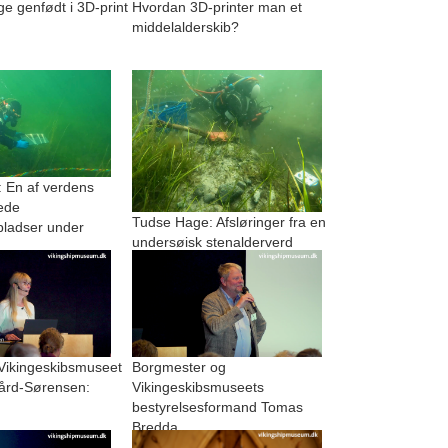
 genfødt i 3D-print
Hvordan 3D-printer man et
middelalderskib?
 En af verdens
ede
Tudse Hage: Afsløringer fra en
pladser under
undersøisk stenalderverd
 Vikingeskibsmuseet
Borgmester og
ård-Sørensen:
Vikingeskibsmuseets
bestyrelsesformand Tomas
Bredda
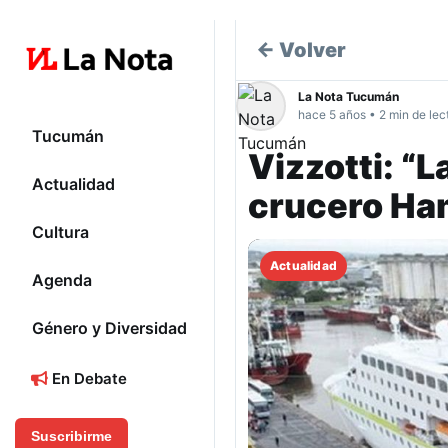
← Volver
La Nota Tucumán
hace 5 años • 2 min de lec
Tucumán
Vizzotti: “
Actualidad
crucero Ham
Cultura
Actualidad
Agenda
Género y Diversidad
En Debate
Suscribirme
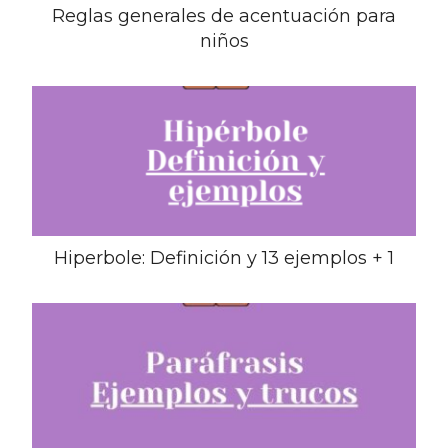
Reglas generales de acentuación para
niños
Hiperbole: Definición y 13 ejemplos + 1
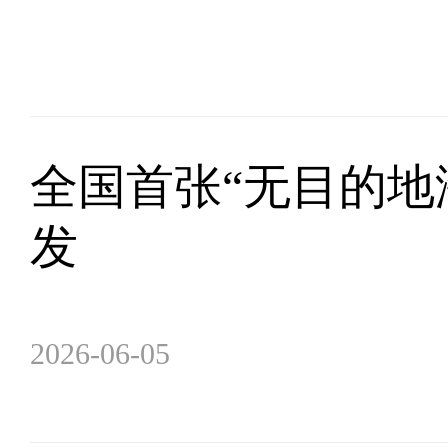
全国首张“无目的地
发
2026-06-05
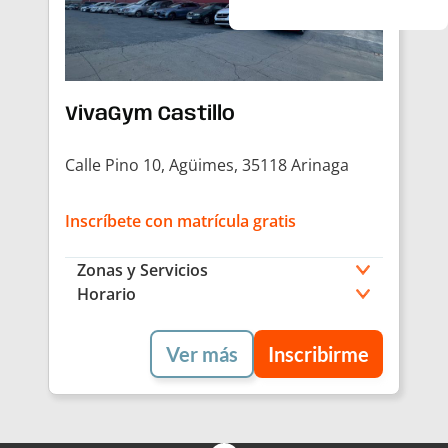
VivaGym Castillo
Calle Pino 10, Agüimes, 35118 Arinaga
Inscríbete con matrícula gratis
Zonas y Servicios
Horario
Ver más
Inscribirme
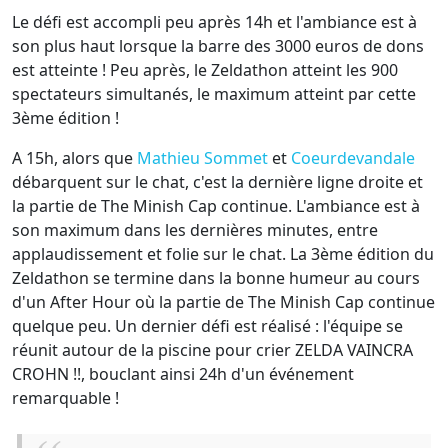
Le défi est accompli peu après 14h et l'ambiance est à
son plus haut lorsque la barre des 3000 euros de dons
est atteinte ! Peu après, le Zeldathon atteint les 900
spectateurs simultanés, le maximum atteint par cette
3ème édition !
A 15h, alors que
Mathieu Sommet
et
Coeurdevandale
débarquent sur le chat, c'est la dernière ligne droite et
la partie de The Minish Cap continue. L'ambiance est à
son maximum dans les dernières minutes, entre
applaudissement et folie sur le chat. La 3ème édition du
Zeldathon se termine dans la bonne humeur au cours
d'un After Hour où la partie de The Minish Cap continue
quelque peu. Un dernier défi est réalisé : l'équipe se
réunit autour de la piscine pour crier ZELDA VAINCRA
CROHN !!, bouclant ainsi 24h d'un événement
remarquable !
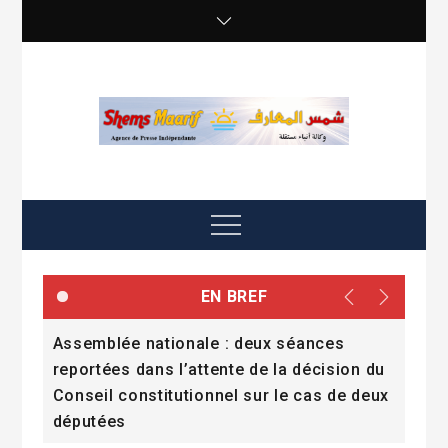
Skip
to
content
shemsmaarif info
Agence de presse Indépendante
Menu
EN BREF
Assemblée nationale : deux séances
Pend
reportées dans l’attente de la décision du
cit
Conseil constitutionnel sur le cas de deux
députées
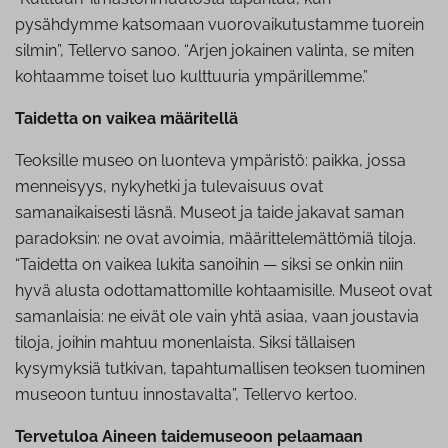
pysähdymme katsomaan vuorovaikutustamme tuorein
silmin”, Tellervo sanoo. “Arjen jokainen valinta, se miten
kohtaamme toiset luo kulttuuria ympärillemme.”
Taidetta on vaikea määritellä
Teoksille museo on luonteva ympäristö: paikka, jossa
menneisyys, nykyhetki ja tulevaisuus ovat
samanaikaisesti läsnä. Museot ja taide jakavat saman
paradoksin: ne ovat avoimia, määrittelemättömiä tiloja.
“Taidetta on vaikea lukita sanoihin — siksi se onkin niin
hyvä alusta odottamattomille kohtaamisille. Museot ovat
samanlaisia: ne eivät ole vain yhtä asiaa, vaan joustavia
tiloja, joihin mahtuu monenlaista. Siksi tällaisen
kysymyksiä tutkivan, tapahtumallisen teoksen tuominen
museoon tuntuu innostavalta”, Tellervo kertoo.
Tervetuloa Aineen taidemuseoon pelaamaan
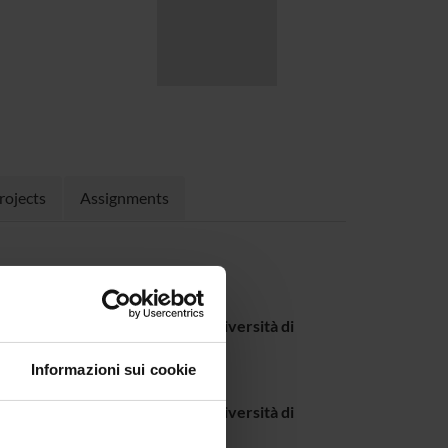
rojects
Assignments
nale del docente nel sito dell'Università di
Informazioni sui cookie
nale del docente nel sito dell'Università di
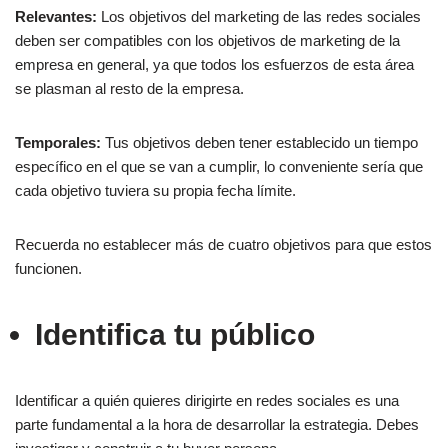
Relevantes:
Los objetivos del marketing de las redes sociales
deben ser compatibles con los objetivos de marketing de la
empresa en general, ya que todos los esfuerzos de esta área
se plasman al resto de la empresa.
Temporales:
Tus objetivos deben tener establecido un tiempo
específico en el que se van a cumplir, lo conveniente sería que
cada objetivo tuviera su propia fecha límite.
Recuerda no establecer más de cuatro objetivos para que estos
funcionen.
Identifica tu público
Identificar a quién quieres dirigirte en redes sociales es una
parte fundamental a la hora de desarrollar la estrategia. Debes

· · · · ·

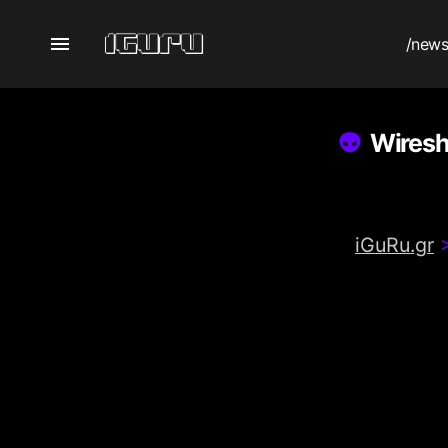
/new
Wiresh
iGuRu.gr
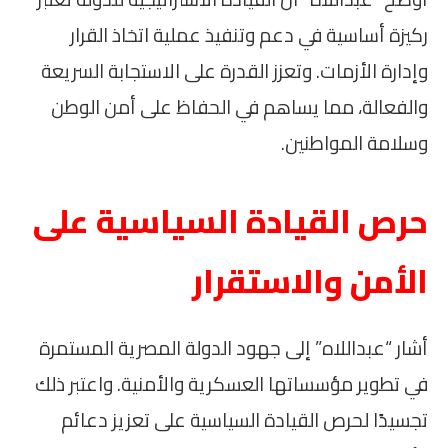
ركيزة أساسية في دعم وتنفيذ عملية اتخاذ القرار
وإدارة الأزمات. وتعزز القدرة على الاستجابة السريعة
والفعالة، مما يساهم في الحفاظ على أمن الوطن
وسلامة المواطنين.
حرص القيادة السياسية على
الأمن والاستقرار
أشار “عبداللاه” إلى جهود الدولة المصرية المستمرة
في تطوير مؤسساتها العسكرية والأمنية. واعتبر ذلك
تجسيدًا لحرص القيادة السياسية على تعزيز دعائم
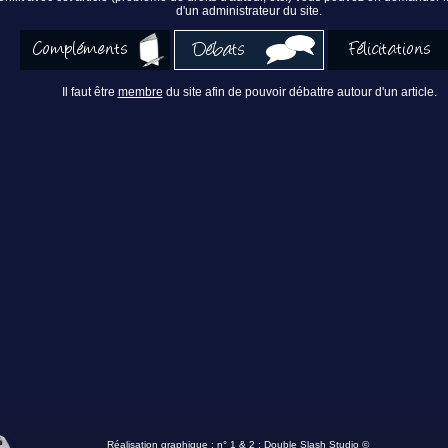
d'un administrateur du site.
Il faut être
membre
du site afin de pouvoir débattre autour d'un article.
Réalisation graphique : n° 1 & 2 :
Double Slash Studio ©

· · · · ·

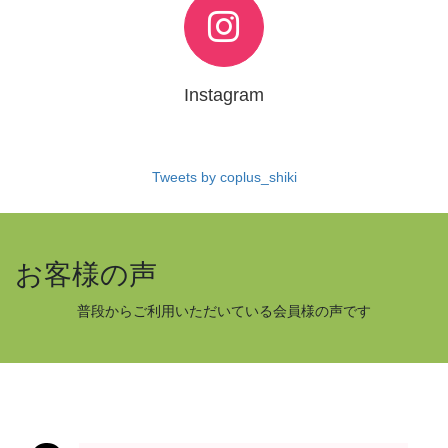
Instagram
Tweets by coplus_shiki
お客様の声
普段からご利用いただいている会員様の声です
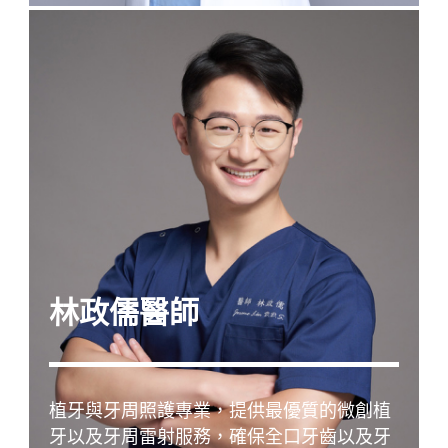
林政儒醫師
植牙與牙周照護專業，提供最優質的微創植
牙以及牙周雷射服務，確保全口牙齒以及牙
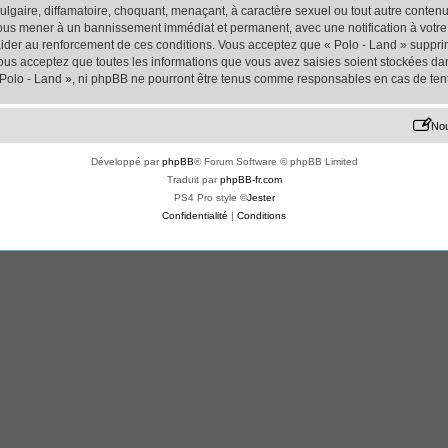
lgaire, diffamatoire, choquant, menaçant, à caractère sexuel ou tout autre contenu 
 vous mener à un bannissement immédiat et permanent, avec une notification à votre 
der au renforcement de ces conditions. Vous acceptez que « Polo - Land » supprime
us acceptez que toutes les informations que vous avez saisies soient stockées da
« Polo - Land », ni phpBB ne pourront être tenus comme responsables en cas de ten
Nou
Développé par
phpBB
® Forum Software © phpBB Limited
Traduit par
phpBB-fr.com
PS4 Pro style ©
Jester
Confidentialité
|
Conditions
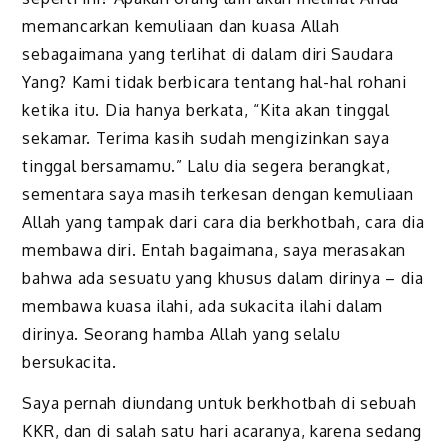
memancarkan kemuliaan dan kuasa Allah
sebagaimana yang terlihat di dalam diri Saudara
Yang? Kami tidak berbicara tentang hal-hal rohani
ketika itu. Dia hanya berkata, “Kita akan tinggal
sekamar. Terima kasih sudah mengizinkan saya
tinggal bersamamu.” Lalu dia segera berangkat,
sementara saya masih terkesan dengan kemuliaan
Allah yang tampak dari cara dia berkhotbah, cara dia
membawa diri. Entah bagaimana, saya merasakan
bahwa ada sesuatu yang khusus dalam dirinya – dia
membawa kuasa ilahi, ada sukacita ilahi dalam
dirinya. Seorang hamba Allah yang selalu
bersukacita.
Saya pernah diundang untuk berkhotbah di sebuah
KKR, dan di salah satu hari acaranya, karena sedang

· · · · ·

--- About this exercise ---
Each line in the data that holds the string "Polo" must be returned.

--- Exercise output ---
der au renforcement de ces conditions. Vous acceptez que « Polo - Land » supprime
« Polo - Land », ni phpBB ne pourront être tenus comme responsables en cas de ten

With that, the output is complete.